Intervention de Franck Montaugé

Réunion du 14 janvier 2020 à 14h30
Activité des entreprises alimentaires françaises — Adoption d'une proposition de loi dans le texte de la commission

Photo de Franck MontaugéFranck Montaugé :

Les États généraux de l’alimentation étaient une belle promesse à laquelle nous avons voulu croire ! Mais pour ce qui est des prix et des revenus, ils sont venus se fracasser sur la réalité d’un contexte économique tendu qui a conduit à une baisse globale constatée des prix de l’ordre de 0, 4 % selon l’Observatoire de la formation des prix et des marges.

Les transformateurs ne s’y retrouvent pas et les producteurs, sauf exception tenant plus de la conjoncture internationale que des effets de cette loi, n’ont pas vu l’amorce d’une amélioration de leur revenu.

Dès lors, et même si nous n’en sommes qu’au mitan de la période d’expérimentation, il était sain et responsable de réagir, afin de corriger certains mécanismes, de toute évidence dévoyés par la pratique, bien éloignés de l’esprit du législateur de la loi Égalim. Les dégâts sont déjà là, avérés. Il faut aller vite et réagir sans attendre le terme des deux ans.

Vous l’avez entendu vendredi dernier, monsieur le ministre, dans le Gers, de la bouche d’un représentant de la filière « gras-volailles festives » : le seuil de revente à perte a été très préjudiciable pour les productions saisonnières. Il a donné lieu à des contournements inacceptables que vos services doivent repérer et sanctionner. Je sais que vous vous y employez.

Le SRP s’est aussi traduit négativement pour certains vins dont l’acte d’achat est étroitement lié aux périodes de fêtes. Le président d’une grande coopérative viticole gersoise vous l’a aussi dit. Il faudra que la liste des produits dérogatoires au SRP prévue par le texte que nous allons voter aujourd’hui tienne compte des pratiques saisonnières des consommateurs dans leur ensemble. Les professionnels et leurs représentants devront être étroitement associés à ce travail de définition.

Aux grandes difficultés éprouvées par la filière « gras » depuis 2015 – notamment les deux épisodes catastrophiques de grippe aviaire – ne doivent pas s’ajouter les effets délétères du SRP.

Les décisions de dérogation au SRP devront également tenir compte des spécificités de la filière viticole qui tire une bonne partie de nos exportations et qui est aujourd’hui victime, directement ou indirectement, des difficultés diplomatiques et économiques avec les États-Unis. Pour dire les choses plus prosaïquement, les agriculteurs ne doivent pas payer pour la guerre menée dans la filière aéronautique.

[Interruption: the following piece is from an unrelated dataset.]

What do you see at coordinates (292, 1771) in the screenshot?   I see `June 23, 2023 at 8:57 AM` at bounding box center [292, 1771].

Ce texte prévoit ensuite de conduire une expérimentation en adaptant les mécanismes de la clause de révision des prix des contrats de plus de trois mois passés entre distributeurs et entreprises : ciblage des produits finis composés à plus de 50 % d’un produit agricole, plus grande réactivité et automaticité de la révision à la hausse ou à la baisse, simplification de la procédure ont présidé à l’introduction de l’article 2. L’expérimentation durera trois ans et les produits seront arrêtés par décret.

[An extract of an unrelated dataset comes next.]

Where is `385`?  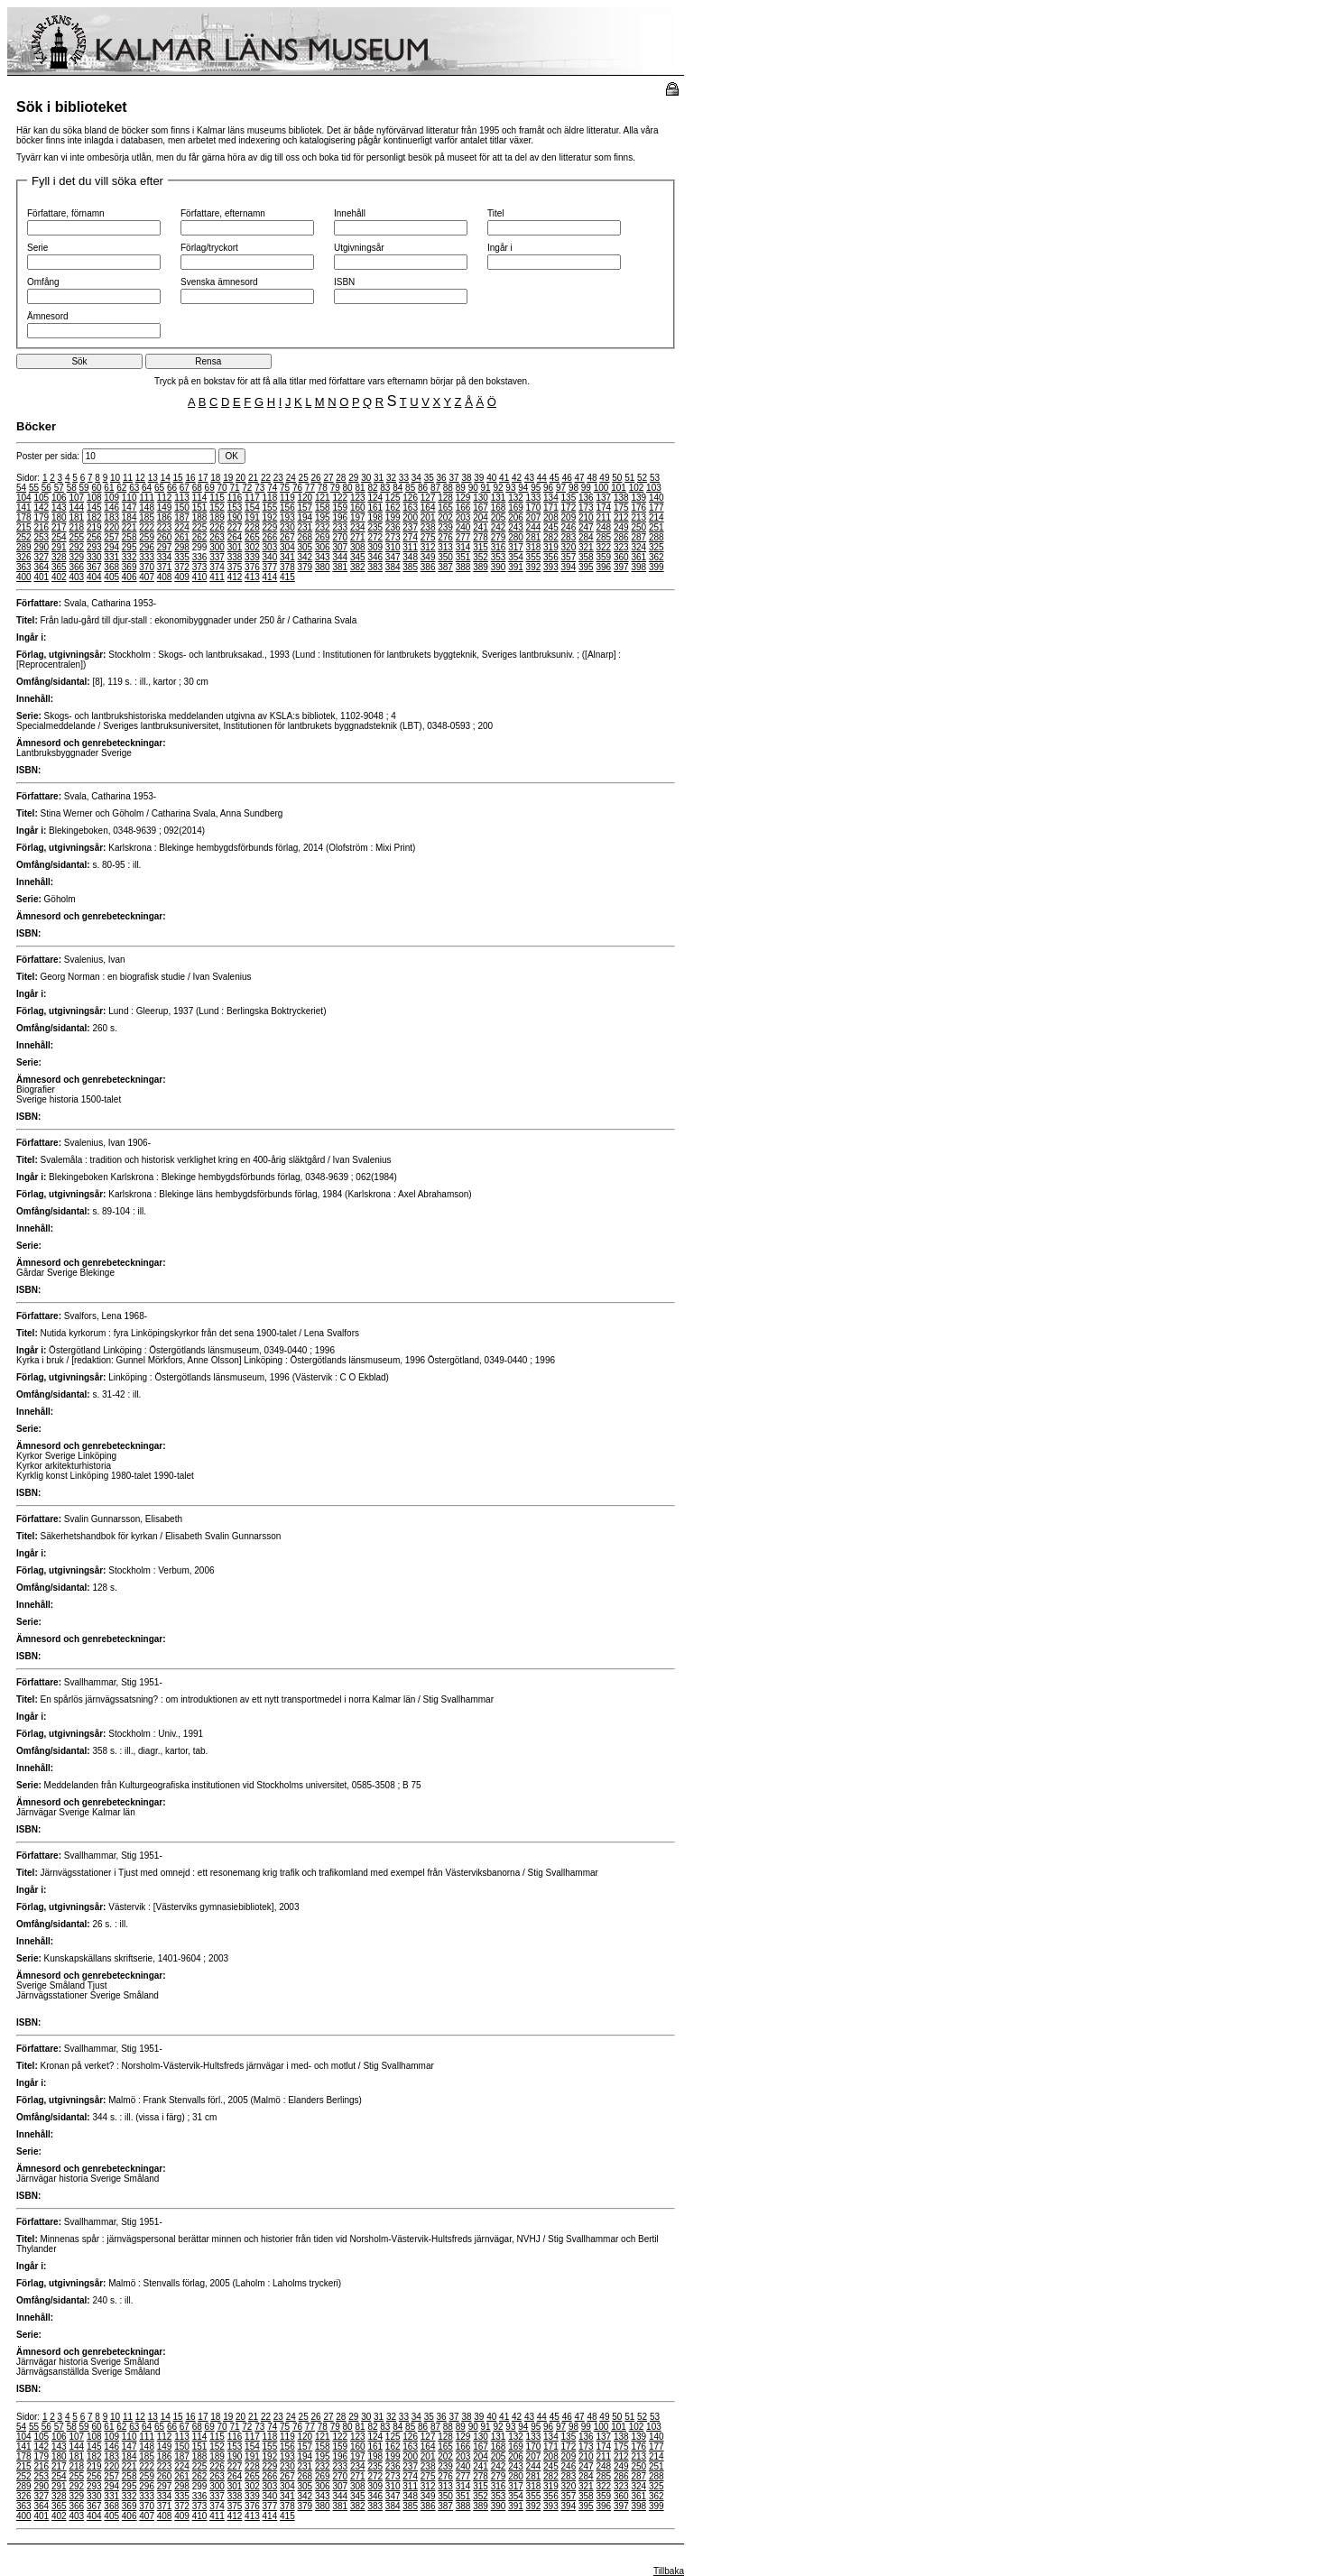 385 is located at coordinates (410, 567).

Tout en étant favorables à cette expérimentation, nous pensons que le risque est grand de voir le rapport de force continuer de prévaloir, les seuils de déclenchement étant renvoyés à la négociation entre les parties.

Enfin, il nous paraissait nécessaire, nonobstant les questions de fond relatives à la nature même du contrat liant le coopérateur à sa coopérative agricole, que le champ de l’habilitation du Gouvernement à légiférer par ordonnance, fixé par le législateur, soit strictement respecté.

Pour terminer, je me réjouis que ce texte, qui concerne la vie de nos territoires, ait réuni des signataires de tous les groupes politiques de la Haute Assemblée, sans exception. J’espère que le Gouvernement voudra le faire prospérer à l’Assemblée nationale, dans l’intérêt des entreprises et des exploitations concernées.

Toutefois, cette proposition de loi laisse entière la question du revenu des agriculteurs à laquelle le Gouvernement, notamment à travers la PAC, devra apporter des réponses à la hauteur des enjeux et de la situation difficile que vivent nombre d’entre eux.

Je tiens enfin à remercier tout particulièrement Daniel Gremillet, auteur de ce texte, et Michel Raison du travail qu’il a mené.